Пилястры не пилястры, подворотня.
Та комната, где я тебя... О нет!
Та комната, где ты меня... С трудом
огромным нахожу ее сегодня:
избыток осязаемых примет.
Несет борщом из крашеных дверей.
Гремит вода сквозь грязную посуду.
Над ванночками в сумраке сидит
затравленный соседями еврей.
Теперь там фотографии повсюду,
огрызки фонарей, кариатид.
Луна над легендарным шалашом.
Клочки Невы, надгробие из досок.
Бесчисленные бабы нагишом...
И это – если хочешь – отголосок.
 
   Юрий Орестович Цехновицер, сын известного литературоведа, жил на Адмиралтейской набережной в доме № 10. У него была роскошная (по понятиям того времени) квартира в бельэтаже. Прямо под окнами – Нева, а на другом берегу – Ростральные колонны, Академия наук, Кунсткамера, Двенадцать коллегий.
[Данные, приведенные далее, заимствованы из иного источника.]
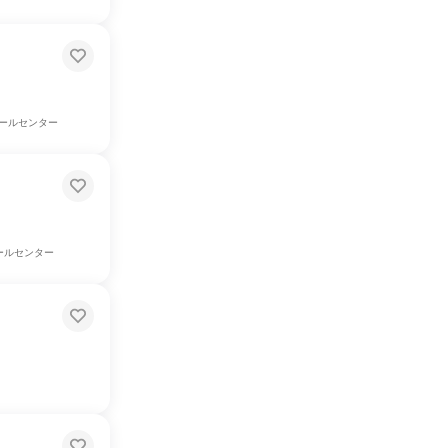
ールセンター
ールセンター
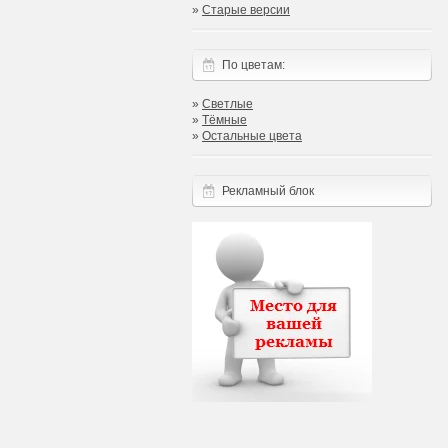
»
Старые версии
По цветам:
»
Светлые
»
Тёмные
»
Остальные цвета
Рекламный блок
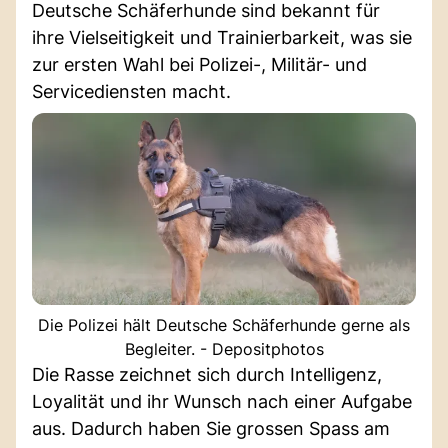
Deutsche Schäferhunde sind bekannt für
ihre Vielseitigkeit und Trainierbarkeit, was sie
zur ersten Wahl bei Polizei-, Militär- und
Servicediensten macht.
Die Polizei hält Deutsche Schäferhunde gerne als
Begleiter. - Depositphotos
Die Rasse zeichnet sich durch Intelligenz,
Loyalität und ihr Wunsch nach einer Aufgabe
aus. Dadurch haben Sie grossen Spass am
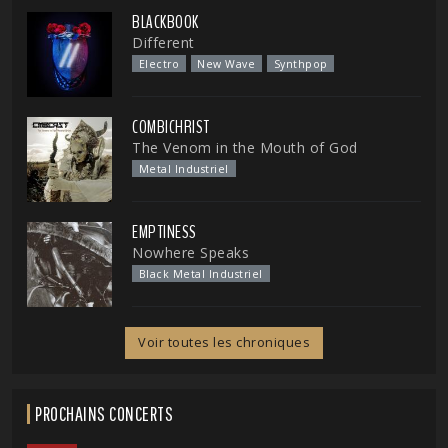
BLACKBOOK
Different
Electro
New Wave
Synthpop
COMBICHRIST
The Venom in the Mouth of God
Metal Industriel
EMPTINESS
Nowhere Speaks
Black Metal Industriel
Voir toutes les chroniques
PROCHAINS CONCERTS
   В квартире пятиметровые лепные потолки, массивные ореховые двери с резьбой, карельская береза, бронзовые канделябры, картины в тяжелых золоченых рамах, книжные стеллажи до потолка, копия посмертной маски Пушкина, цилиндры на круглой вешалке в передней – одним словом, никакого намека на существование советской действительности. Входишь непосредственно в ХIX век.
   Юра, талантливый художник и архитектор, был шумным, бородатым «бонвиваном» и светским львом. 7 ноября, когда население Советского Союза напивалось в стельку в честь Великой Октябрьской, мы до утра «гуляли» у Цеха, празднуя день его рождения. Получалось как бы вместе со всей страной, но по другому поводу. Цеха и его барскую квартиру Бродский вспоминал не раз, в частности в беседах с Евгением Рейном во время их встреч в Нью-Йорке в 1988 году.
   Я позволю себе привести цитату из этого, как мне кажется, значительного разговора.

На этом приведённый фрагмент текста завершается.